NOUS, ACADIENS ET ACADIENNES, SOMMES LES SURVIVANTS D'UN GÉNOCIDE. Un génocide se définit comme étant « la destruction systématique d'un peuple ou d'un groupe ethnique »; cette définition reflète tout à fait les événements de 1755, car l'intention des Britanniques à l'époque était bel et bien de détruire un peuple et sa culture. Les Acadiens et les Acadiennes ont été chassé.e.s, dépossédé.e.s, affamé.e.s et tué.e.s ; leurs récoltes et leurs maisons ont été brûlées et leur bétail volé ou tué.
De plus, pour s'assurer de la disparition des Acadiens et Acadiennes en tant que peuple, les Britanniques ont pris soin de les répartir systématiquement en petits groupes pour les forcer à se disperser dans les treize colonies anglo-américaines, tout en leur refusant le droit de se déplacer. Ils faisaient ainsi éclater une société basée sur la famille et forçaient l'assimilation des Acadiens et des Acadiennes aux anglophones des autres colonies britanniques du continent.

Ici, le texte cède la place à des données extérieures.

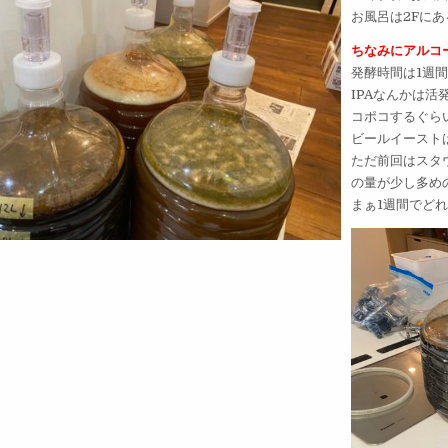
お風呂は2Fに
ちなみにアルコ
発酵時間は1週
IPAなんかは
コポコするぐら
ビールイースト
ただ前回はスタ
の量が少し多め
まぁ1週間でど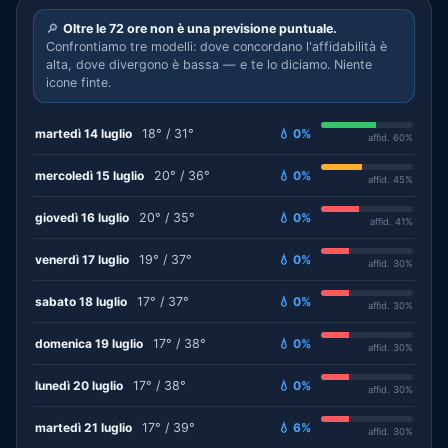
🔎
Oltre le 72 ore non è una previsione puntuale.
Confrontiamo tre modelli: dove concordano l'affidabilità è
alta, dove divergono è bassa — e te lo diciamo. Niente
icone finte.
martedì 14 luglio
18° / 31°
💧 0%
affid. 60%
mercoledì 15 luglio
20° / 36°
💧 0%
affid. 45%
giovedì 16 luglio
20° / 35°
💧 0%
affid. 41%
venerdì 17 luglio
19° / 37°
💧 0%
affid. 30%
sabato 18 luglio
17° / 37°
💧 0%
affid. 30%
domenica 19 luglio
17° / 38°
💧 0%
affid. 30%
lunedì 20 luglio
17° / 38°
💧 0%
affid. 30%
martedì 21 luglio
17° / 39°
💧 6%
affid. 30%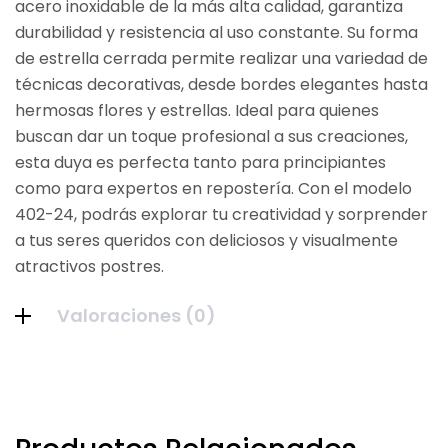
acero inoxidable de la más alta calidad, garantiza
durabilidad y resistencia al uso constante. Su forma
de estrella cerrada permite realizar una variedad de
técnicas decorativas, desde bordes elegantes hasta
hermosas flores y estrellas. Ideal para quienes
buscan dar un toque profesional a sus creaciones,
esta duya es perfecta tanto para principiantes
como para expertos en repostería. Con el modelo
402-24, podrás explorar tu creatividad y sorprender
a tus seres queridos con deliciosos y visualmente
atractivos postres.
Valoraciones (0)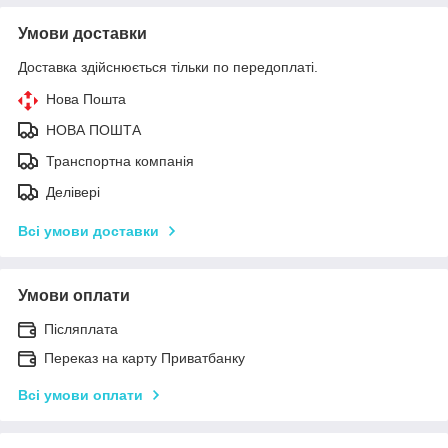
Умови доставки
Доставка здійснюється тільки по передоплаті.
Нова Пошта
НОВА ПОШТА
Транспортна компанія
Делівері
Всі умови доставки
Умови оплати
Післяплата
Переказ на карту Приватбанку
Всі умови оплати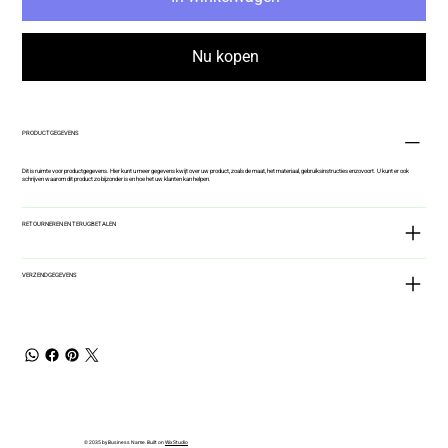
Nu kopen
PRODUCTGEGEVENS
Dit is ruimte voor productgegevens. Hier kunt u meer gegevens kwijt over uw product, zoals de maat, het materiaal, gebruiksinstructies enzovoort. U kunt er ook
schrijven waarom dit product zo bijzonder is en hoe het uw klanten kan helpen.
RETOURNEREN EN TERUGBETALEN
VERZENDGEGEVENS
© 2035 by Business Name. Built on
Wix Studio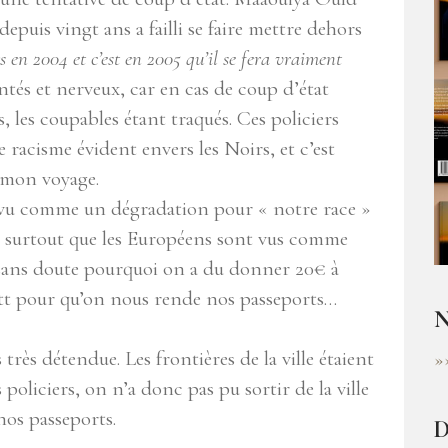
puis vingt ans a failli se faire mettre dehors
s en 2004 et c’est en 2005 qu’il se fera vraiment
ntés et nerveux, car en cas de coup d’état
, les coupables étant traqués. Ces policiers
 racisme évident envers les Noirs, et c’est
t mon voyage.
 vu comme un dégradation pour « notre race »
, surtout que les Européens sont vus comme
sans doute pourquoi on a du donner 20€ à
ott pour qu’on nous rende nos passeports…
N
très détendue. Les frontières de la ville étaient
»
oliciers, on n’a donc pas pu sortir de la ville
nos passeports.
D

À la lumière de tous ces faits, il est clair que les autorités britanniques ont été les responsables d'un génocide. La moitié de notre peuple a perdu la vie en raison des conséquences directes ou indirectes de cet exil imposé par les Britanniques. Ainsi, sur une population estimée entre 15 000 à 18 000 personnes, - 7 500 à 9 000 individus - en majorité les plus faibles, des enfants - ont perdu la vie. Divers facteurs expliquent ce taux élevé de décès : l'entassement des gens sur les navires (où la nourriture et l'eau étaient insuffisantes), les épidémies causées par l'insalubrité des conditions de voyage, le meurtre de sang froid de nombreux Acadiens et Acadiennes, ainsi que l'ordre donné par Lawrence [1] d'affamer les Acadiens et les Acadiennes caché.e.s dans les bois. La perte de nos ancêtres a donc été immense : on les a dépossédés de leurs terres fertiles, de leurs biens, de leurs possessions et ils ont dû subir l'éclatement de leur société, la désintégration de leur culture, ainsi que des pertes énormes en vies humaines.

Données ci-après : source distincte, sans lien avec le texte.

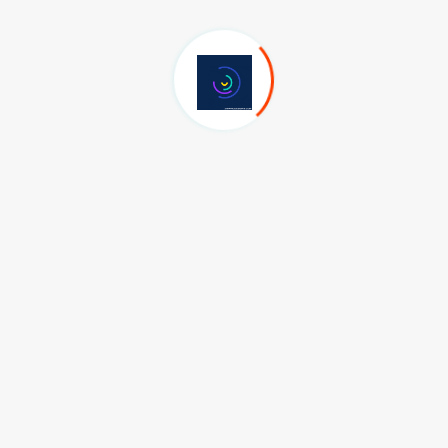
Müdürlüğü ekiplerinin şehir genelindeki park ve yeşil
, yeşil alanlarda sulama, parklarda bakım, onarım ve yenileme
 park ve yeşil alanların güzel bir görünüme kavuşması için
i mahalleler şu şekilde sıralandı; Altınçay, Akasya,
 Bölüğü, Doğanköy, Biniciler, Paşaköy, Esentepe, Ürgenpaşa,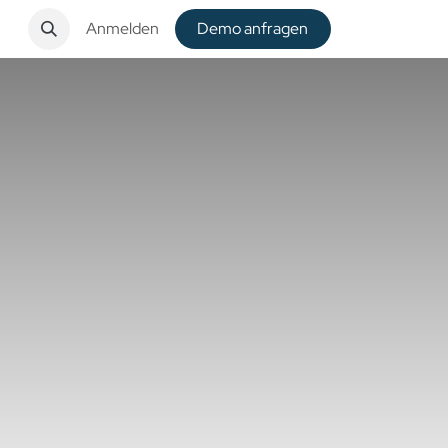
t
Anmelden
De​​mo anfragen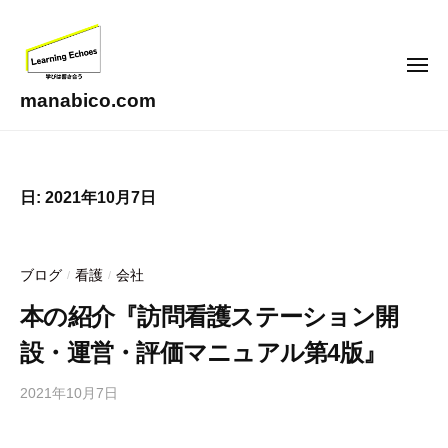
コ
ン
テ
メ
ニ
ン
ュ
manabico.com
ー
ツ
L
へ
e
ス
a
日:
2021年10月7日
キ
r
ッ
n
i
プ
ブログ
看護
会社
/
/
n
g
本の紹介『訪問看護ステーション開
E
設・運営・評価マニュアル第4版』
c
h
2021年10月7日
b
o
y
e
合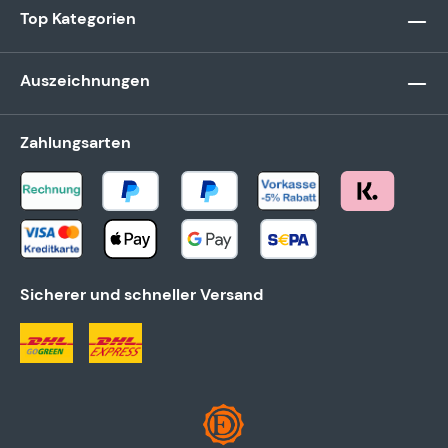
Top Kategorien
Auszeichnungen
Zahlungsarten
Sicherer und schneller Versand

Les Britanniques se sont servis d'un terme banal en nommant ce crime " déportation ". Nous avons été complices de cette distorsion des faits en utilisant nos propres expressions dans le but d'atténuer notre tragédie, c'est-à-dire en utilisant le qualificatif de " Grand Dérangement ".
De leur côté, les vainqueurs tentent de redéfinir leur propre histoire dans le but de se justifier auprès des nouvelles générations. Ils essaient également de nous contraindre, nous, les descendants des victimes, à accepter cette réécriture de l'histoire en menaçant des plus grandes sanctions ceux qui oseraient dire la vérité. [2] Cette menace de sanctions a été suffisante pour générer, au sein de notre peuple, un silence qui dure depuis plus de 250 ans. Jusqu'à ce jour, les écoles n'offrent qu'un récit très limité de notre histoire, et ce, par " respect " envers le peuple vainqueur. Ainsi, nous ne parlons pas de l'horreur d'un " génocide ", mais bien de " déportation ". Les livres les plus audacieux qualifient l'événement de " nettoyage ethnique ". Quel est donc l'effet de ces mensonges sur l'évolution de notre peuple ? Pour nous, soussigné.e.s, la conséquence est évidente : nous vivons une perte de contact avec notre histoire d'avant 1755, c'est-à-dire que nous avons été forcés de nier, de façon collective, les éléments tragiques de la période allant de 1755 à 1763. Nous pouvons affirmer que le peuple acadien souffre en quelque sorte d'amnésie collective : nous ne fêtons pas nos héros et nos héroïnes, nous ne soulignons pas les réalisations importantes que le peuple acadien a faites comme colonisateur. Nous n'insistons pas non plus sur le succès de l'alliance et de l'amitié entre le peuple mi'kmaq et le peuple acadien, amitié qui a survécu à tous les fléaux des conquêtes et que seuls les actes meurtriers commis par les autorités britanniques ont pu rompre.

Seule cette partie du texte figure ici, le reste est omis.